Critique : Le Grand silence

Nicolas Thys | 24 juillet 2007
Nicolas Thys | 24 juillet 2007

Le Grand silence est une expérience intense autant cinématographiquement que spirituellement mais, malheureusement, elle ne peut se vivre pleinement que dans le calme et la plénitude d'une salle obscure, sur grand écran.

Poème visuel, le film joue sans cesse sur le temps à la fois immuable au sein de la confrérie religieuse de la Grande Chartreuse et mouvant au dehors. Les saisons passent inexorablement, se ressemblent mais chacune avec leur nuance propre. Ces variations avec lesquelles le cinéaste joue tout au long du film sont presque imperceptibles ; il s'agit d'une lumière qui s'étiole ou s'affirme peu à peu, d'un nuage de brume qui se déplace ou de la flamme d'une chandelle qui nous ramène dans un lointain passé. Tout est contemplation dans un univers qui ne fait que tendre vers l'infini et nous rappeler une époque hors de tout espace-temps.

Le film se transforme rapidement et devient lui-même un monastère qu'on arpente au grès de la vie des frères, des messes, des temps de lecture et autres. On ne peut que se sentir happé par ce monde inconnu qui s'offre à nous, à des milliers de lieues de notre quotidien et ce peu importe les croyances auxquelles on adhère. Le film de Philip Gröning est un voyage sublime, une échappatoire sans jugement ni visée politique ou religieuse aucune durant laquelle on oublie tout.

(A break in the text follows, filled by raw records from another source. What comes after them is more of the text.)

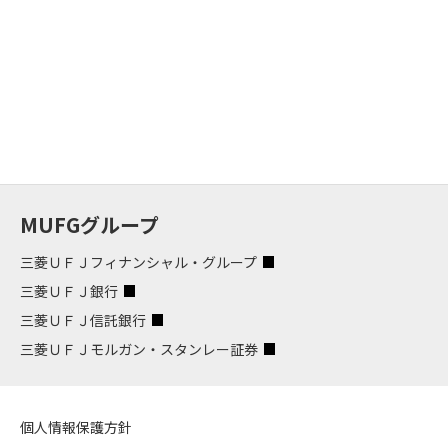
MUFGグループ
三菱ＵＦＪフィナンシャル・グループ
三菱ＵＦＪ銀行
三菱ＵＦＪ信託銀行
三菱ＵＦＪモルガン・スタンレー証券
個人情報保護方針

Mais, et peut-être plus que pour tout autre film, voir Le Grand silence sur un téléviseur relèverait presque du blasphème. Toute la beauté du film disparaît et ce dernier devient d'un ennui mortel. On ne voit plus rien, on ne perçoit plus rien. L'ascèse à laquelle le spectateur est soumise près de 3 heures durant dans le cocon d'une salle, happé par un spectacle qui l'englobe et auquel il participe, prisonnier volontaire tout comme les protagonistes du film, se disloque et se dégrade une fois assis dans un canapé face à un petit écran. Ces variations, cette beauté contemplative n'existent plus. Chaque plan fixe prend la forme d'un arrêt sur image agaçant et chaque parcelle de vie crée par le film n'en devient que plus consternant.